Latency is an important parameter for voice AI. Although developers have made significant advances in model quality, the user experience is still often limited by response time. Hugging Face and Cerebras change that experience. Today we demonstrate what’s possible when you combine an open, modular voice AI architecture with industry-leading inference speed.
The result is a speech-to-speech experience that feels dramatically natural. Conversations flow with the responsiveness users expect from human interaction, rather than waiting for an AI to respond.

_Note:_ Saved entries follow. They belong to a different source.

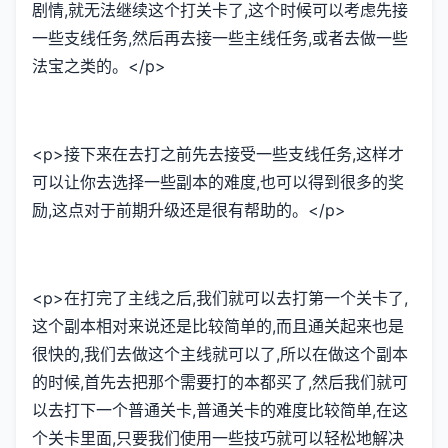
剧情,就无法继续这个打关卡了,这个时候可以考虑先接
一些支线任务,然后再去接一些主线任务,或者去做一些
法宝之类的。</p>
<p>接下来在去打之前先去接受一些支线任务,这样才
可以让你去选择一些副本的难度,也可以得到很多的奖
励,这点对于前期升级还是很有帮助的。</p>
<p>在打完了主线之后,我们就可以去打第一个关卡了,
这个副本相对来说还是比较简单的,而且通关起来也是
很快的,我们去做这个主线就可以了,所以在做这个副本
的时候,首先去把那个需要打的本都买了,然后我们就可
以去打下一个普通关卡,普通关卡的难度比较简单,在这
个关卡里面,只要我们使用一些技巧就可以轻松地解决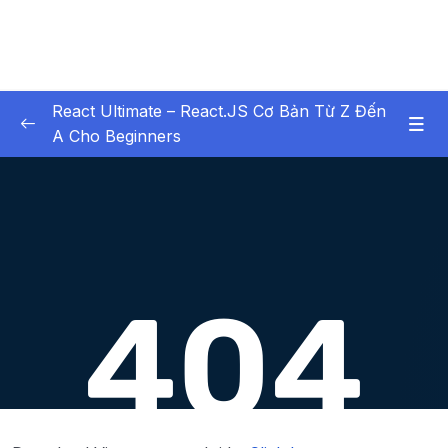
React Ultimate – React.JS Cơ Bản Từ Z Đến
A Cho Beginners
01. Chapter 1 Bt buc xem
0/6
02. Chapter 2 Setup Environment
0/6
03. Chapter 3 Lịch Sử Phát Triển của React
0/8
(tính tới React 19)
04. Chapter 4 Hello World với React
0/8
05. Chapter 5 Tư duy thiết kế UI với
0/18
Component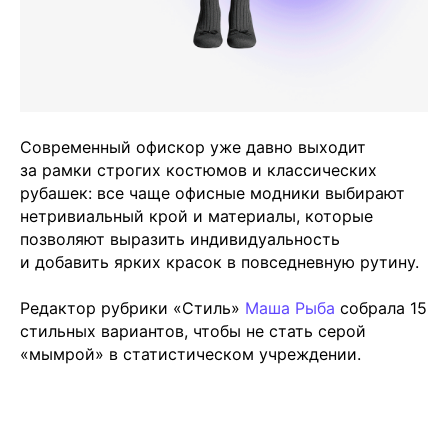
Современный офискор уже давно выходит
за рамки строгих костюмов и классических
рубашек: все чаще офисные модники выбирают
нетривиальный крой и материалы, которые
позволяют выразить индивидуальность
и добавить ярких красок в повседневную рутину.
Редактор рубрики «Стиль»
Маша Рыба
собрала 15
стильных вариантов, чтобы не стать серой
«мымрой» в статистическом учреждении.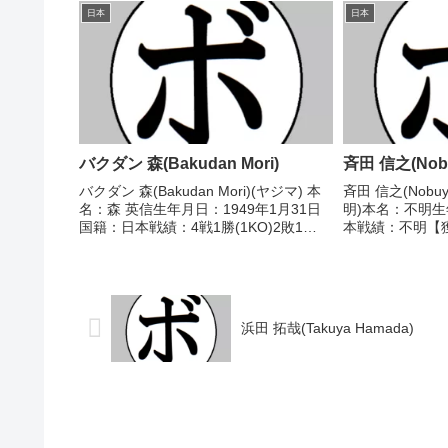
1980/11/12 △4R判定 (採点不明) 山
マチュア)201
日本
日本
本 博士(笹...
勝(アマチュア)20.
バクダン 森(Bakudan Mori)
斉田 信之(Nobuy
バクダン 森(Bakudan Mori)(ヤジマ) 本
斉田 信之(Nobuy
名：森 英信生年月日：1949年1月31日
明)本名：不明
国籍：日本戦績：4戦1勝(1KO)2敗1
本戦績：不明【
分 【獲得タイトル】なし 【戦歴】
歴】不明【補足
1969/06/12 ○4RKO 荒田 寛之(三
明済みのもののみ
鷹)1969/07/2...
選手情報の掲載がない
浜田 拓哉(Takuya Hamada)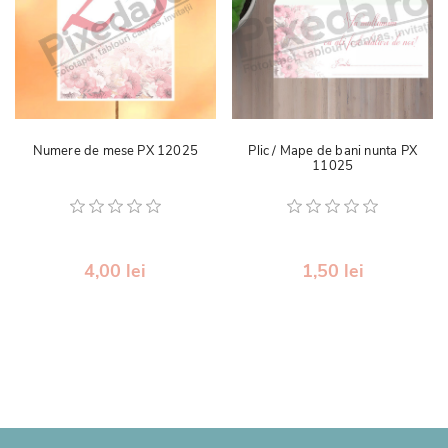
Numere de mese PX 12025
Plic / Mape de bani nunta PX
11025
4,00 lei
1,50 lei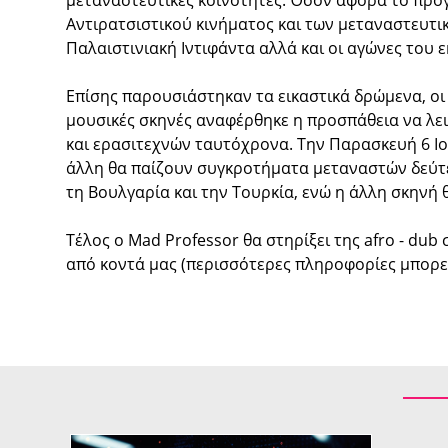
μεταναστευτικές κοινότητες. Όσον αφορά το πρ
Αντιρατσιστικού κινήματος και των μεταναστευτι
Παλαιστινιακή Ιντιφάντα αλλά και οι αγώνες του 
Επίσης παρουσιάστηκαν τα εικαστικά δρώμενα, οι 
μουσικές σκηνές αναφέρθηκε η προσπάθεια να λε
και ερασιτεχνών ταυτόχρονα. Την Παρασκευή 6 Ιο
άλλη θα παίζουν συγκροτήματα μεταναστών δεύτερ
τη Βουλγαρία και την Τουρκία, ενώ η άλλη σκηνή 
Τέλος ο Mad Professor θα στηρίξει της afro - d
από κοντά μας (περισσότερες πληροφορίες μπορεί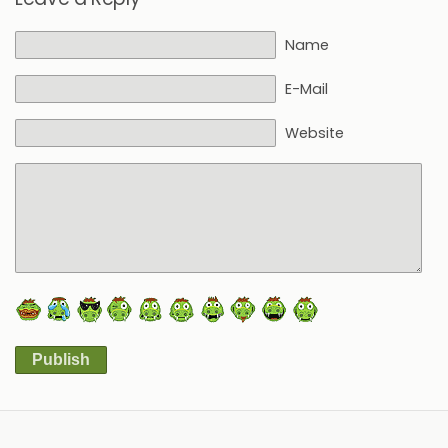
Name
E-Mail
Website
Publish
Alternative: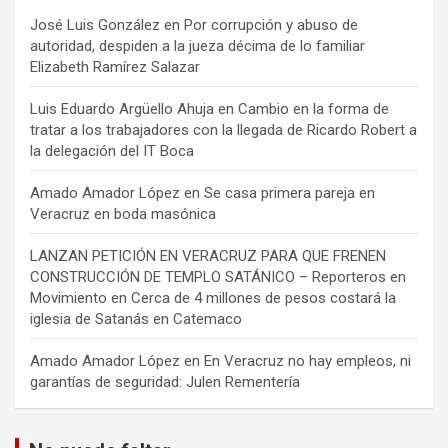
José Luis González
en
Por corrupción y abuso de
autoridad, despiden a la jueza décima de lo familiar
Elizabeth Ramírez Salazar
Luis Eduardo Argüello Ahuja
en
Cambio en la forma de
tratar a los trabajadores con la llegada de Ricardo Robert a
la delegación del IT Boca
Amado Amador López
en
Se casa primera pareja en
Veracruz en boda masónica
LANZAN PETICIÓN EN VERACRUZ PARA QUE FRENEN
CONSTRUCCIÓN DE TEMPLO SATÁNICO – Reporteros en
Movimiento
en
Cerca de 4 millones de pesos costará la
iglesia de Satanás en Catemaco
Amado Amador López
en
En Veracruz no hay empleos, ni
garantías de seguridad: Julen Rementería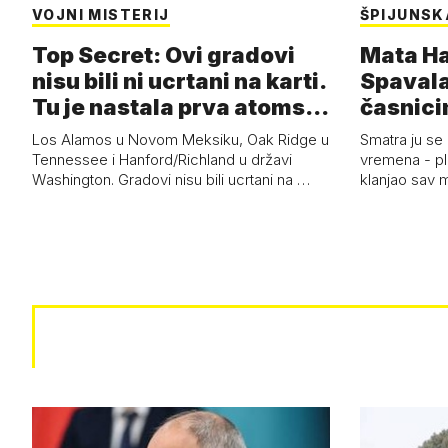
VOJNI MISTERIJ
ŠPIJUNSK
Top Secret: Ovi gradovi
Mata Har
nisu bili ni ucrtani na karti.
Spavala
Tu je nastala prva atoms…
časnici
Los Alamos u Novom Meksiku, Oak Ridge u
Smatra ju se
Tennessee i Hanford/Richland u državi
vremena - pl
Washington. Gradovi nisu bili ucrtani na …
klanjao sav m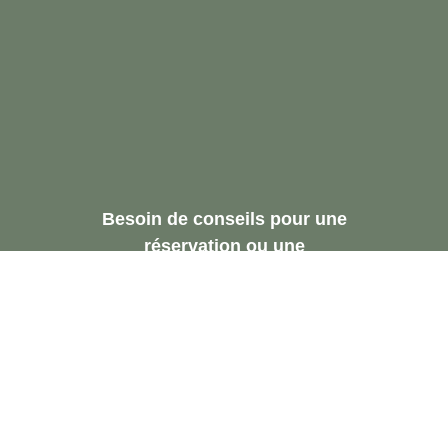
Besoin de conseils pour une
réservation ou une
recommandation.
Demandez Une
Consultation Gratuite
Contactez-Nous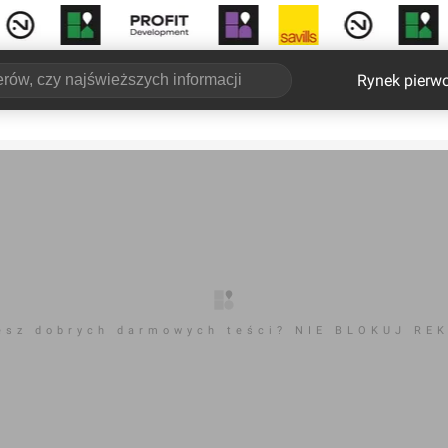
Rynek pierw
esz dobrych darmowych teści? NIE BLOKUJ RE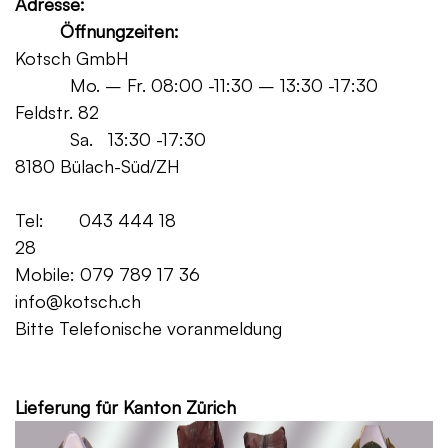
Adresse:
Öffnungzeiten:
Kotsch GmbH
Mo. – Fr. 08:00 -11:30 – 13:30 -17:30
Feldstr. 82
Sa. 13:30 -17:30
8180 Bülach-Süd/ZH
Tel: 043 444 18
28
Mobile: 079 789 17 36
info@kotsch.ch
Bitte Telefonische voranmeldung
Grat
Lieferung für Kanton Zürich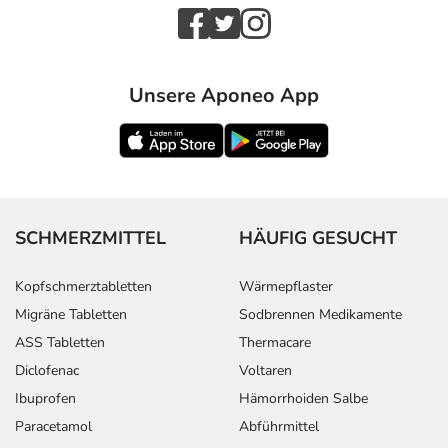
Unsere Aponeo App
SCHMERZMITTEL
HÄUFIG GESUCHT
Kopfschmerztabletten
Wärmepflaster
Migräne Tabletten
Sodbrennen Medikamente
ASS Tabletten
Thermacare
Diclofenac
Voltaren
Ibuprofen
Hämorrhoiden Salbe
Paracetamol
Abführmittel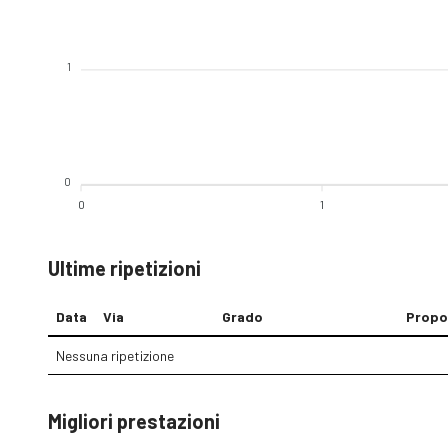
1
0
0
1
Ultime ripetizioni
Data
Via
Grado
Propo
Nessuna ripetizione
Migliori prestazioni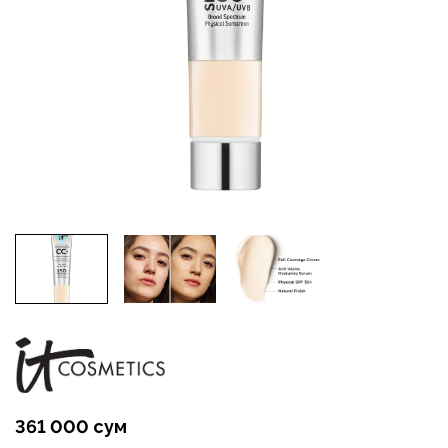
361 000 сум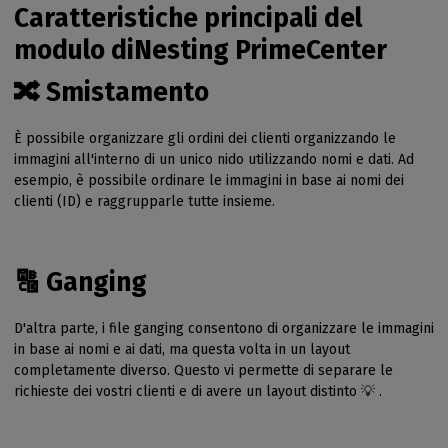
Caratteristiche principali del
modulo diNesting PrimeCenter
🔀 Smistamento
È possibile organizzare gli ordini dei clienti organizzando le
immagini all'interno di un unico nido utilizzando nomi e dati. Ad
esempio, è possibile ordinare le immagini in base ai nomi dei
clienti (ID) e raggrupparle tutte insieme.
🔠 Ganging
D'altra parte, i file ganging consentono di organizzare le immagini
in base ai nomi e ai dati, ma questa volta in un layout
completamente diverso. Questo vi permette di separare le
richieste dei vostri clienti e di avere un layout distinto 💡 .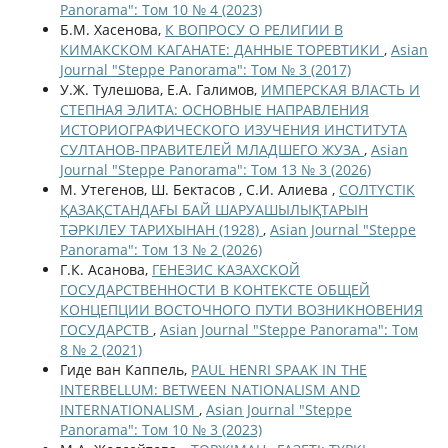
Panorama": Том 10 № 4 (2023)
Б.М. Хасенова,
К ВОПРОСУ О РЕЛИГИИ В
КИМАКСКОМ КАГАНАТЕ: ДАННЫЕ ТОРЕВТИКИ
,
Asian
Journal "Steppe Panorama": Том № 3 (2017)
У.Ж. Тулешова, Е.А. Галимов,
ИМПЕРСКАЯ ВЛАСТЬ И
СТЕПНАЯ ЭЛИТА: ОСНОВНЫЕ НАПРАВЛЕНИЯ
ИСТОРИОГРАФИЧЕСКОГО ИЗУЧЕНИЯ ИНСТИТУТА
СУЛТАНОВ-ПРАВИТЕЛЕЙ МЛАДШЕГО ЖУЗА
,
Asian
Journal "Steppe Panorama": Том 13 № 3 (2026)
М. Утегенов, Ш. Бектасов , С.И. Алиева ,
СОЛТҮСТІК
ҚАЗАҚСТАНДАҒЫ БАЙ ШАРУАШЫЛЫҚТАРЫН
ТӘРКІЛЕУ ТАРИХЫНАН (1928)
,
Asian Journal "Steppe
Panorama": Том 13 № 2 (2026)
Г.К. Асанова,
ГЕНЕЗИС КАЗАХСКОЙ
ГОСУДАРСТВЕННОСТИ В КОНТЕКСТЕ ОБЩЕЙ
КОНЦЕПЦИИ ВОСТОЧНОГО ПУТИ ВОЗНИКНОВЕНИЯ
ГОСУДАРСТВ
,
Asian Journal "Steppe Panorama": Том
8 № 2 (2021)
Гиде ван Каппель,
PAUL HENRI SPAAK IN THE
INTERBELLUM: BETWEEN NATIONALISM AND
INTERNATIONALISM
,
Asian Journal "Steppe
Panorama": Том 10 № 3 (2023)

Architecture: Open cascading Speech-to-Speech stack
This demo is built as a real-time speech synthesis pipeline. Each part of the system is modular, open and interchangeable, allowing developers to easily adapt the stack to different assistants, robots, products or research projects.
This creates a completely open speech-to-speech loop.
Speech input -> Speech recognition with Nvidia’s Parakeet -> Gemma 4 VLM inference with Cerebras -> Text-to-speech with Alibaba’s Qwen3TTS -> Speech response
This architecture brings together the strengths of the open source AI ecosystem. Cerebras is used for fast inference, Google DeepMind’s Gemma 4 31B is used as a language model, and Qwen is used for text-to-speech. Developers can inspect, modify, and extend all layers.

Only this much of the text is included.